4. Don’t do the puppy park meet-and-greet thing. The vet’s is not the dog park. It’s a strange environment in which pets don’t always act the way you expect them to. Moreover, in a veterinary hospital the onus is on the doctor’s staff to keep your dogs safe. Please keep all pets apart. After all, no matter how well you know your pet, can you honestly say you know someone else’s?

  • Same as above. More mixing and more contact equals a greater risk of disease transmission. That's acceptable in many situations where the risk of coming into contact with an infectious animal is low, but the odds are higher in a place where sick animals congregate.

6. Give the cell phone rest. In a place as potentially anxiety provoking as the vet hospital, cell phones can be a hazard. Even if you don’t feel the anxiety, your pet certainly does. She deserves the comfort of your undivided attention for her safety and her stress level.

  • Not really an infectious disease issue but it's annoying.

7. Don’t walk a dog into a packed waiting room. If the lobby is crammed wall to wall with pets, don’t chance it. Ask someone to let the receptionist know you’re waiting outside. Or use your cell phone for something really useful for once.

  • Good point. I'd take that a step further. Don't take a potentially infectious pet into a waiting room, packed or not. If you have an animal that might have an infectious disease (e.g. diarrhea, sudden onset of coughing and/or sneezing) it would be ideal to call when you arrive so they can take your pet right back to an exam room or isolation for examination. That way, if your pet is infectious, you won't expose other animals. We're trying to get more clinics to be proactive about doing this, and hopefully your clinic would mention it, but if they don't, feel free to bring it up yourself.

8. Don’t fail to tell the receptionist ahead of time if your pet is severely anxious or aggressive. All hospitals appreciate the warning when you make your appointment. It gives us a chance to offer you back-door alternatives or other concessions to your pet’s unique behavior issues.

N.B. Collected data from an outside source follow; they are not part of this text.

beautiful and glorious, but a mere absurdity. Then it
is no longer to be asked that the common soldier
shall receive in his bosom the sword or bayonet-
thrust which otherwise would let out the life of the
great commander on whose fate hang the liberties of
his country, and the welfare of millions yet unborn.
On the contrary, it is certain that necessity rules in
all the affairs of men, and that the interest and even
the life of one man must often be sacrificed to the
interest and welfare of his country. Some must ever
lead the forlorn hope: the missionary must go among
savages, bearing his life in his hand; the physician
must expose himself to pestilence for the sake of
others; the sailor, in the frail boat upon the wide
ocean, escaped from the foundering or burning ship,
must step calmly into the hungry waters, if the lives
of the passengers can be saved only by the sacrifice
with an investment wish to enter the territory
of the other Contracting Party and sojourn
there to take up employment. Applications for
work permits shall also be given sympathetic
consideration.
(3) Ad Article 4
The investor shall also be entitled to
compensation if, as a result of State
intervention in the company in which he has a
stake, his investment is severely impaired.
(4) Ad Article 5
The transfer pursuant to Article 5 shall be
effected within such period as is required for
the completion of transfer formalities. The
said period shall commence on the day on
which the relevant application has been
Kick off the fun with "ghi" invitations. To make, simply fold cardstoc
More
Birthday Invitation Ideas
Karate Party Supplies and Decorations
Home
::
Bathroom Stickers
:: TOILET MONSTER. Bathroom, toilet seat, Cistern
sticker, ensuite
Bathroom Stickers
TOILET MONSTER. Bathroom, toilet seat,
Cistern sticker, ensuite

  • Good point. "If your pet is severely anxious, aggressive or might have an infectious disease" would be better.

9. Don’t bring small children unless you can’t help it. A busy animal hospital is tough on small kids. They’re not old enough to benefit enough from the educational experience relative to their risk of getting hurt.

  • Sometimes you have to, but if you can avoid it, that's preferred. Vet clinics can be busy. There are a lot of animals around and it may be hard for a child to resist reaching out for another animal. I haven't seen any data on bites and scratches in waiting rooms, but they certainly occur. As well, if you are distracted by your child, you may not be able to tell your vet all the relevant information or ask all the questions you have.

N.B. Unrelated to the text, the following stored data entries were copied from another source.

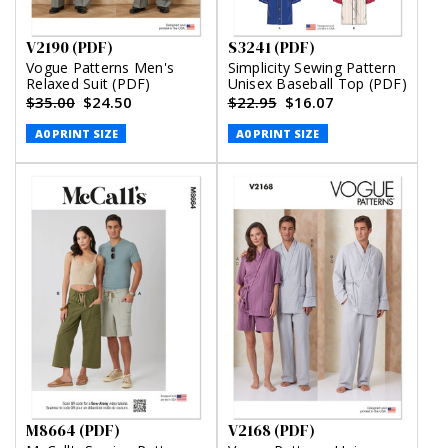
V2190 (PDF)
S3241 (PDF)
Vogue Patterns Men's
Simplicity Sewing Pattern
Relaxed Suit (PDF)
Unisex Baseball Top (PDF)
$35.00
$24.50
$22.95
$16.07
A0 PRINT SIZE
A0 PRINT SIZE
M8664 (PDF)
V2168 (PDF)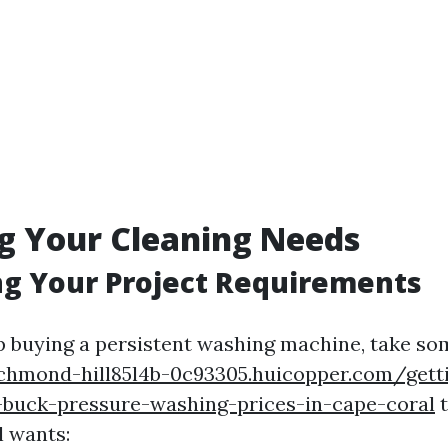
g Your Cleaning Needs
ng Your Project Requirements
p buying a persistent washing machine, take so
richmond-hill85l4b-0c93305.huicopper.com/gett
-buck-pressure-washing-prices-in-cape-coral
t
l wants: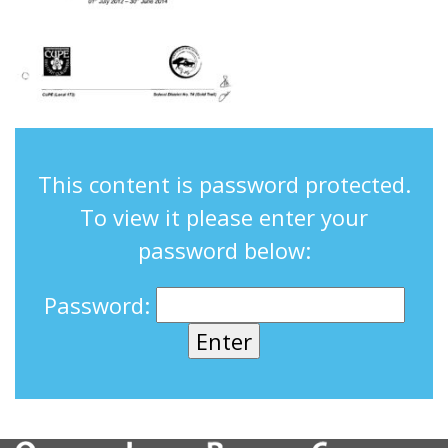
This content is password protected.
To view it please enter your
password below:
Password: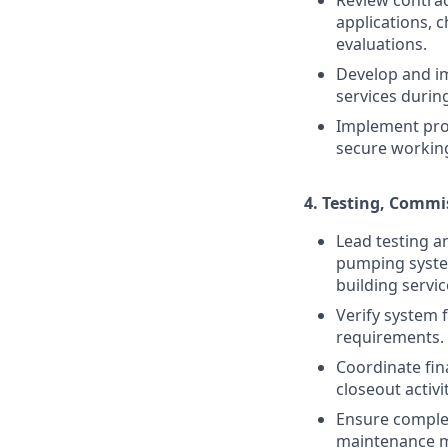
applications, 
evaluations.
Develop and i
services during
Implement proa
secure workin
4.
Testing, Commi
Lead testing a
pumping system
building servic
Verify system 
requirements.
Coordinate fina
closeout activit
Ensure comple
maintenance ma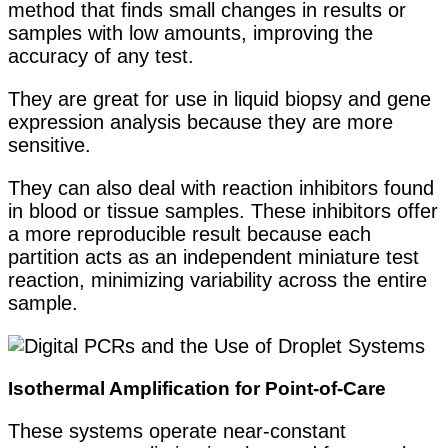
method that finds small changes in results or
samples with low amounts, improving the
accuracy of any test.
They are great for use in liquid biopsy and gene
expression analysis because they are more
sensitive.
They can also deal with reaction inhibitors found
in blood or tissue samples. These inhibitors offer
a more reproducible result because each
partition acts as an independent miniature test
reaction, minimizing variability across the entire
sample.
Isothermal Amplification for Point-of-Care
These systems operate near-constant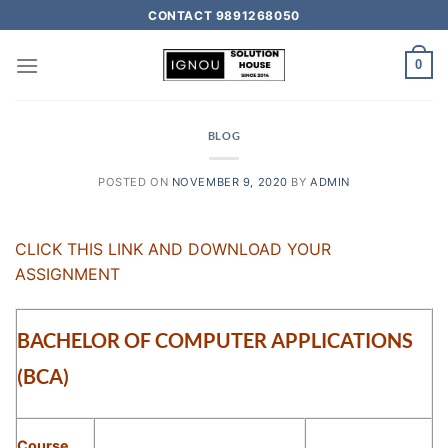
CONTACT 9891268050
0
BLOG
POSTED ON
NOVEMBER 9, 2020
BY
ADMIN
CLICK THIS LINK AND DOWNLOAD YOUR
ASSIGNMENT
BACHELOR OF COMPUTER APPLICATIONS
(BCA)
Course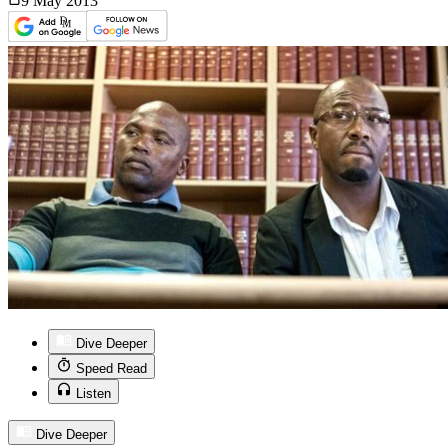
9 May
2013
Dive Deeper
Speed Read
Listen
Dive Deeper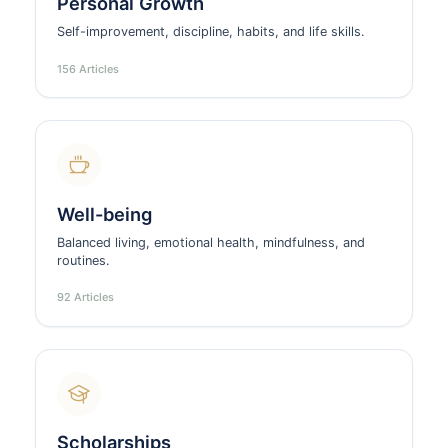
Personal Growth
Self-improvement, discipline, habits, and life skills.
156 Articles
Well-being
Balanced living, emotional health, mindfulness, and
routines.
92 Articles
Scholarships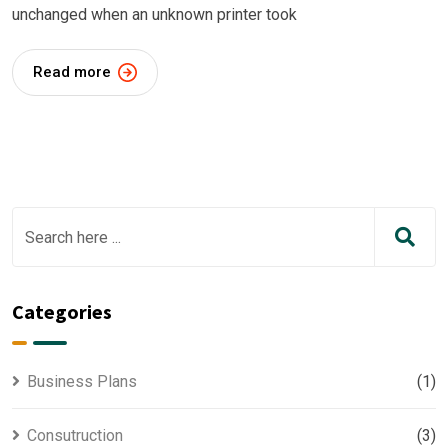
unchanged when an unknown printer took
Read more
Categories
Business Plans
(1)
Consutruction
(3)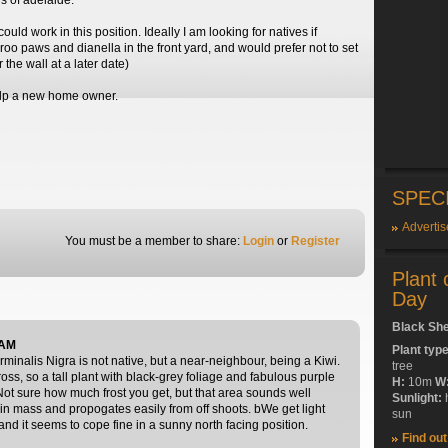
ls of adelaide.
ould work in this position. Ideally I am looking for natives if
roo paws and dianella in the front yard, and would prefer not to set
 the wall at a later date)
elp a new home owner.
SPEC
Advertis
You must be a member to share:
Login
or
Register
Plant 
Day
Black Sh
 AM
Plant typ
rminalis Nigra is not native, but a near-neighbour, being a Kiwi.
tree
oss, so a tall plant with black-grey foliage and fabulous purple
H:
10m
W
Not sure how much frost you get, but that area sounds well
Sunlight:
t in mass and propogates easily from off shoots. bWe get light
sun
 and it seems to cope fine in a sunny north facing position.
Find ou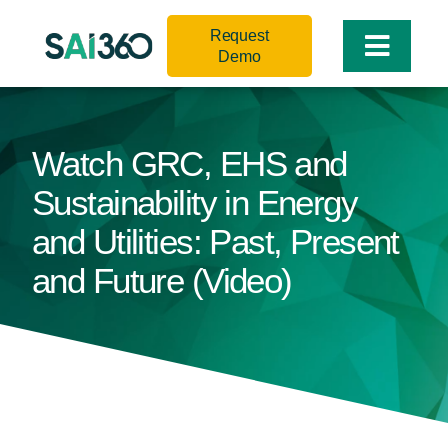
Skip
Request
to
Toggle
Demo
content
Naviga
Watch GRC, EHS and
Sustainability in Energy
and Utilities: Past, Present
and Future (Video)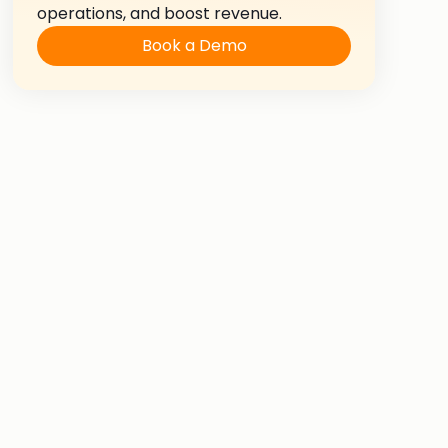
operations, and boost revenue.
Book a Demo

10. Don’t be rude. Courtesy is king. Kill them with kindness. I shouldn’t have to offer so many versions of the same cliche, but the fact that they all exist is fine testament to their utility.

  • Again, not necessarily an infectious disease concern, but really being polite and considerate to those around you applies to just about any situation, and generally makes everyone feel better and makes things go smoother.